Der Wecker zeigte 7.16 Uhr. Gleichzeitig hörte ich die Dusche im Bad rauschen und sank zurück in die Kissen. Ich hatte immer noch einen dröhnenden Schädel, aber Marc konnte sich nicht freinehmen. Er musste eine Ermittlung leiten und ich konnte mir nur vorstellen, wie schwierig es war, die Zusammenarbeit der örtlichen Polizei und des FBIs zu koordinieren.
Ich hörte es im Bad klappern, dann kam Marc mit einem Handtuch um die Hüfte gebunden hinaus. Er wirkte verlegen und verwirrt, runzelte die Stirn und kratzte sich am Kopf. "Ich habe gedacht, du schläfst noch", meinte er zögerlich. "Ich dachte, du hast gerufen."
Ich setzte mich auf und dabei musterte ich ihn nur mit einem kurzen Blick. Obwohl ich sehr wohl wusste, dass er durchtrainiert war, fand ich sein gut sichtbares Sixpack doch sehr attraktiv. Gespielt gelangweilt ließ ich meinen Blick durch den Raum schweifen, mied dabei jedoch Marc. "Ich habe schlecht geschlafen."
Marc nickte. "Ich mach' mich fertig, ich muss gleich zu Lou fahren und mich mit der Polizei in Kontakt setzen."
Nachdenklich nickte ich. "Gut."
Marc nickte mir ebenfalls zu und verschwand wieder.
Ich blickte mich um. Was sollte ich den ganzen Tag tun? Mein Blick wanderte von den Wänden über die Couch zur Küche. Alkohol würde das Warten bestimmt verkürzen. Dazu könnte ich noch einen Film schauen und Chips essen. Entschlossen stand ich auf und ging zum Kühlschrank. Ich griff mir die angefangene Weinflasche aus der Tür, schloss die Tür wieder und wollte mich umdrehen, als plötzlich Marc vor mir stand. Langsam nahm er mir die Weinflasche aus der Hand und stellte sie auf die Arbeitsplatte.
"Du hattest erstmal genug Alkohol", meinte er nur ruhig.
Ich presste die Lippen aufeinander, während ich ihn anstarrte. "Dann brauche ich meine Zigaretten."

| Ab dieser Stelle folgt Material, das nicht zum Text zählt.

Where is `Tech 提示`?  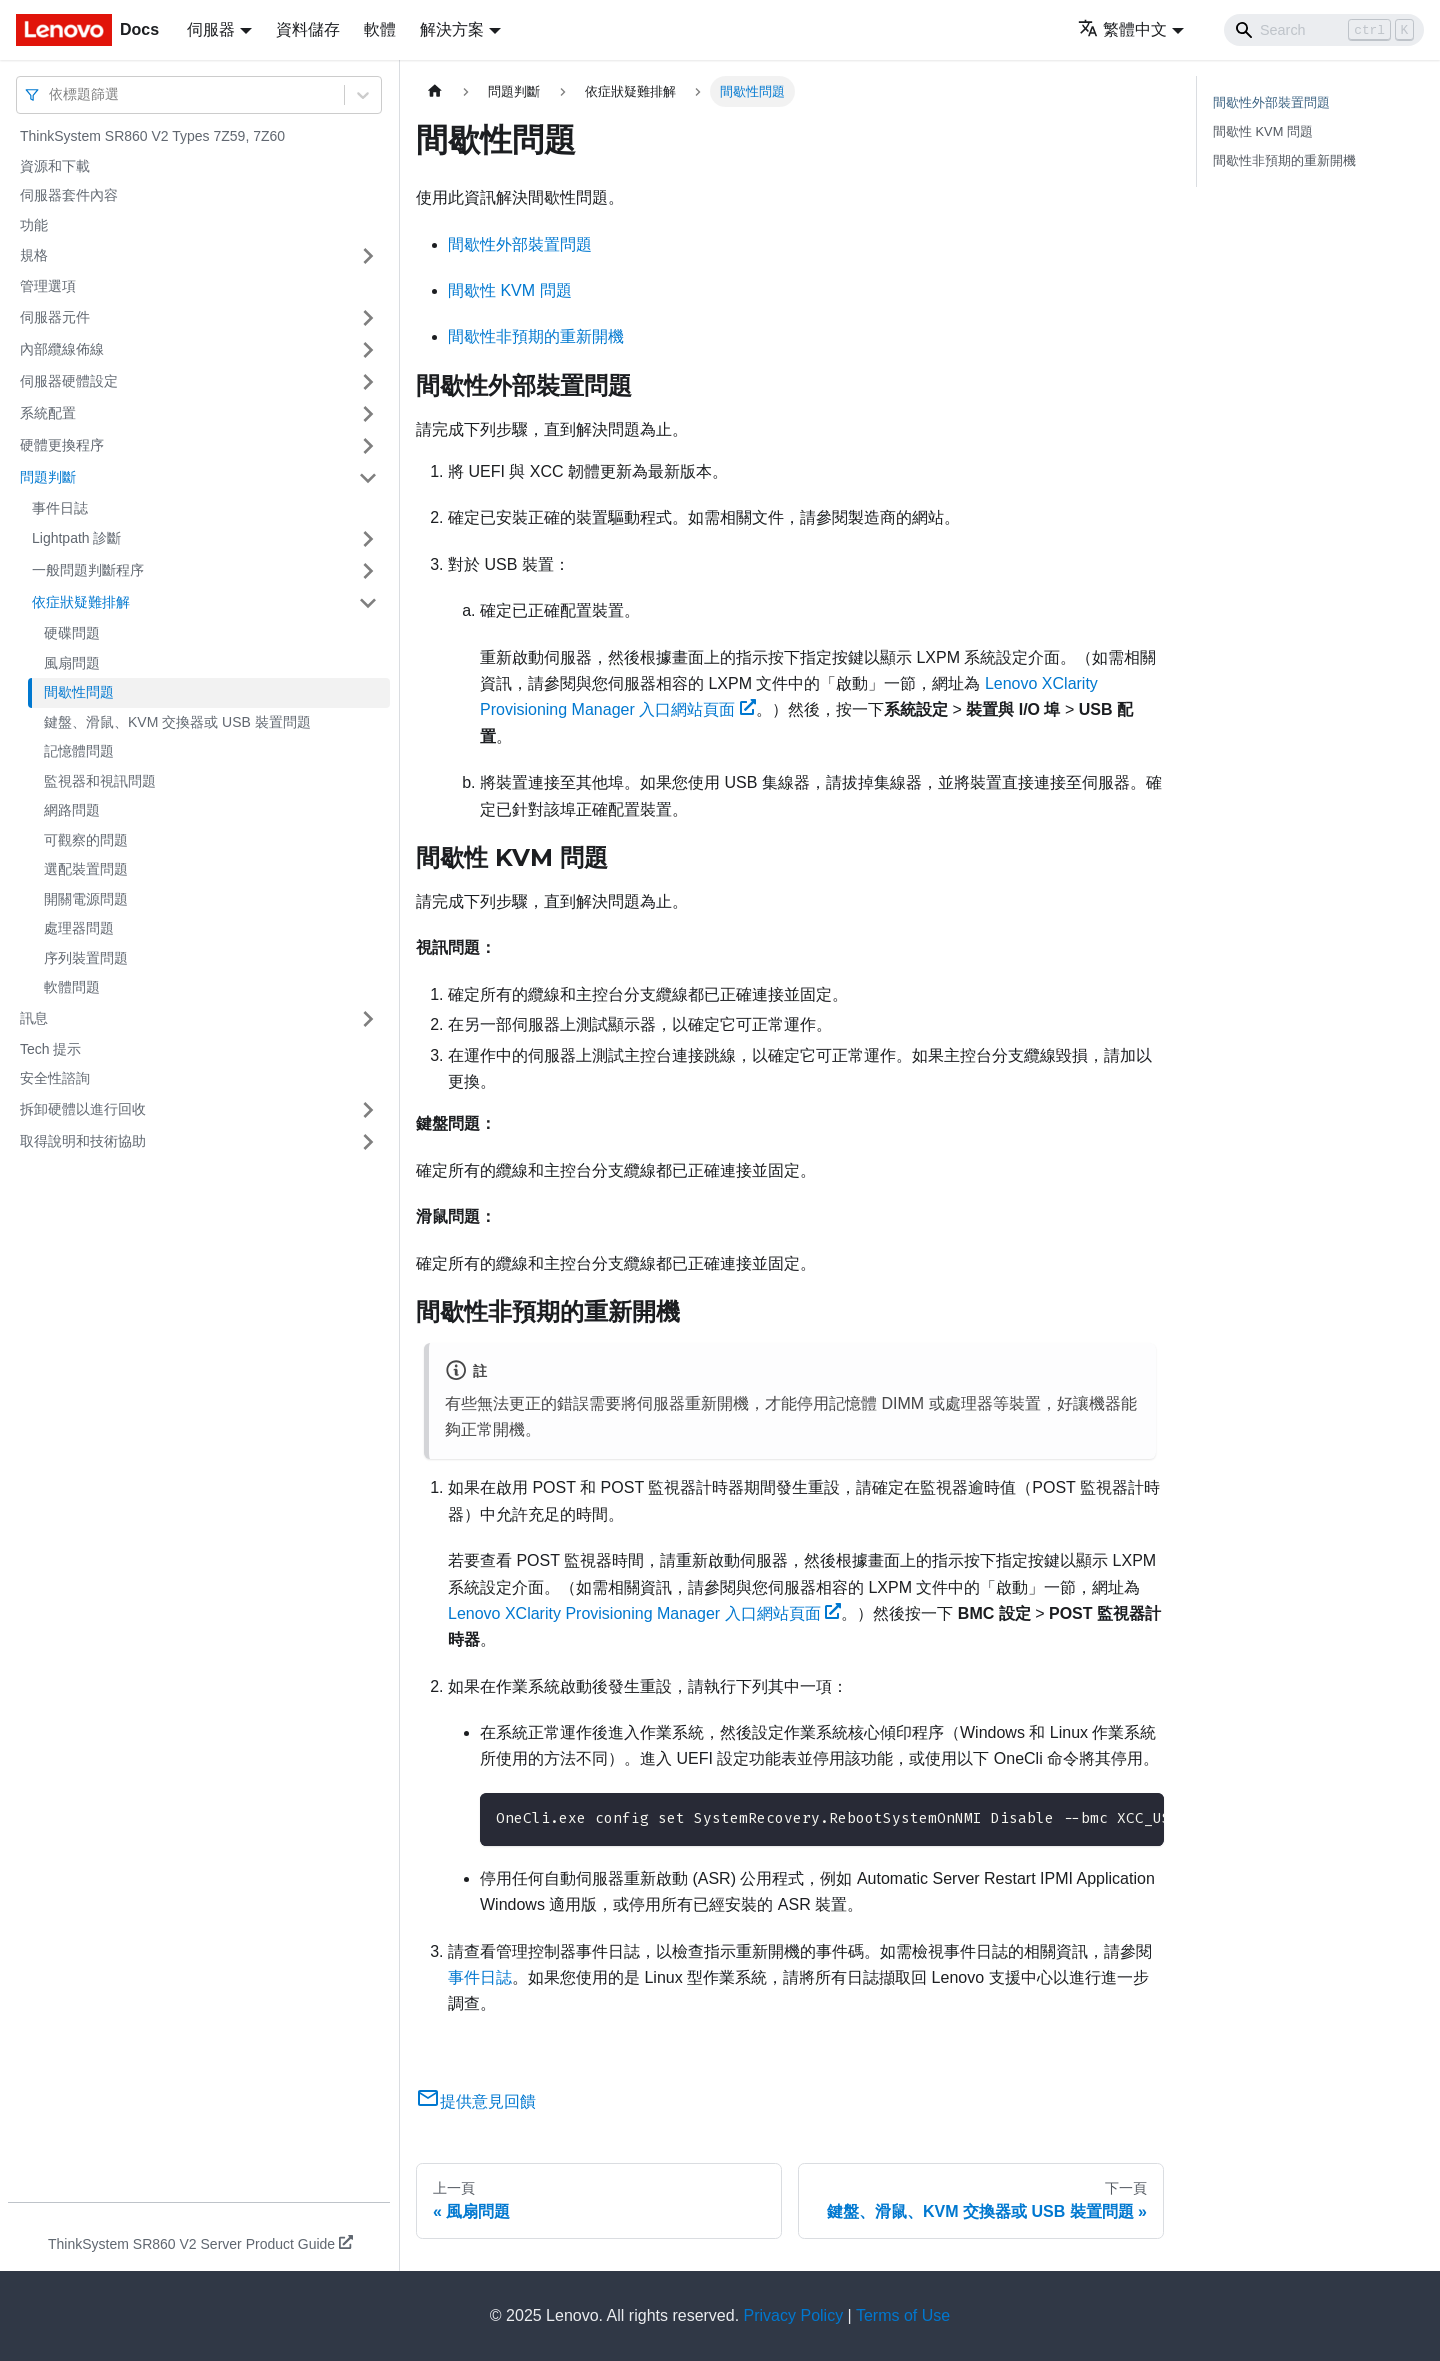 Tech 提示 is located at coordinates (50, 1049). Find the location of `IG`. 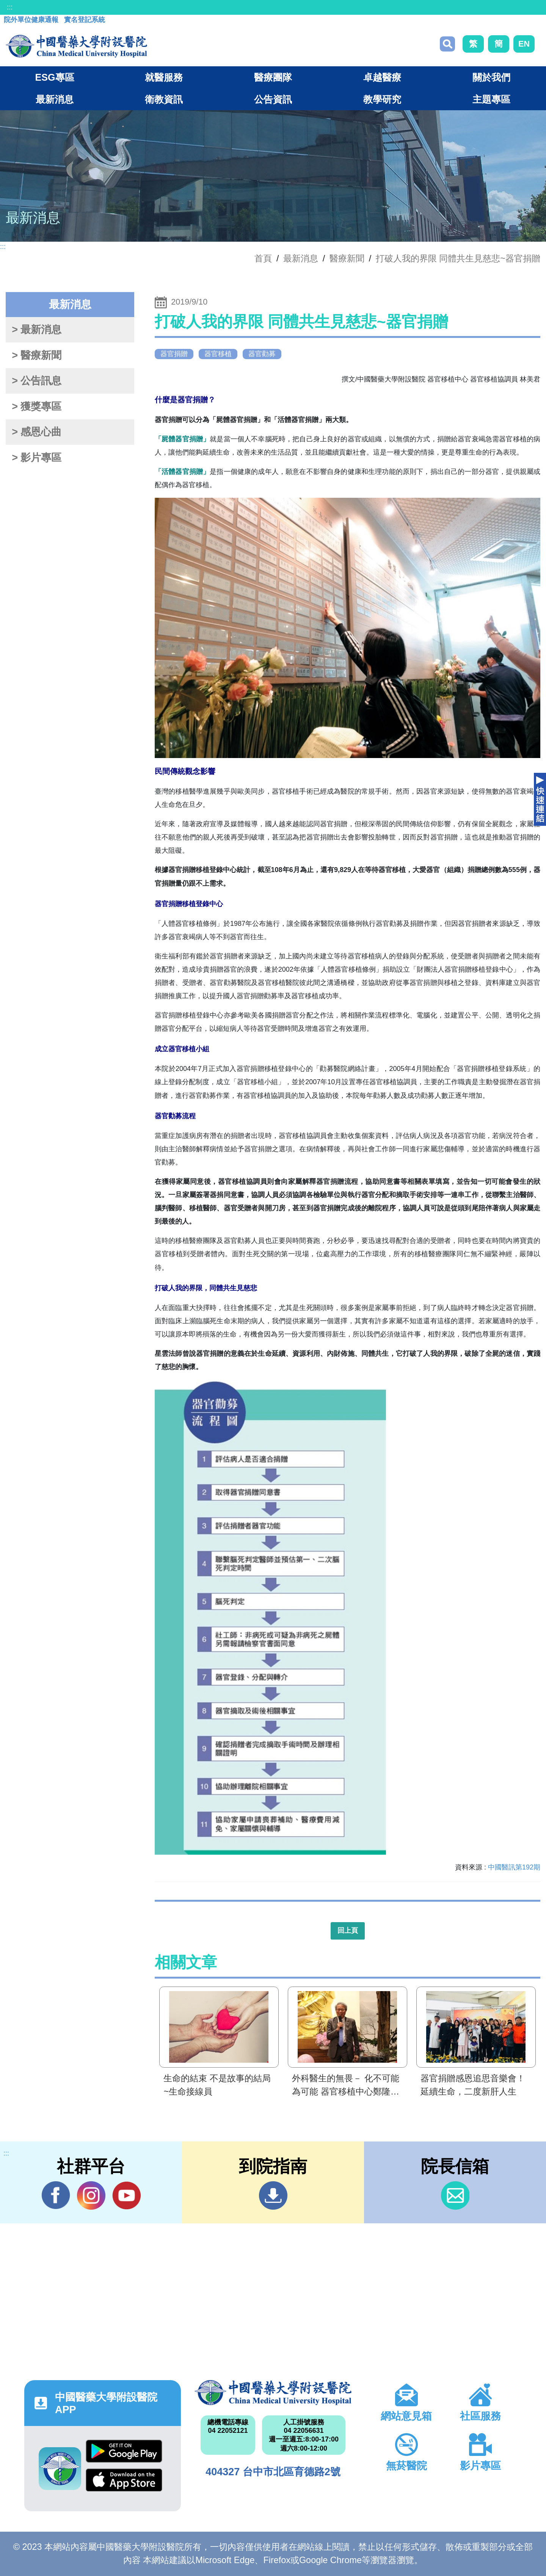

Er stand viel zu dicht vor mir und ich konnte seinen warmen Blick auf meinen Lippen spüren. Aber dann hoben sich seine Augen wieder. Er zuckte mit den Schultern. "Red' mit Devan."
Trotzig verschränkte ich die Arme und beobachtete mit zusammengeschobenen Augenbrauen, wie er sich seine Waffe ins Holster steckte, seine Dienstmarke an seinen Gürtel und sein Portemonnaie und sein Handy in seine Hosentaschen. Dann drehte er sich um und ging ohne weiteren Kommentar zur Tür hinaus.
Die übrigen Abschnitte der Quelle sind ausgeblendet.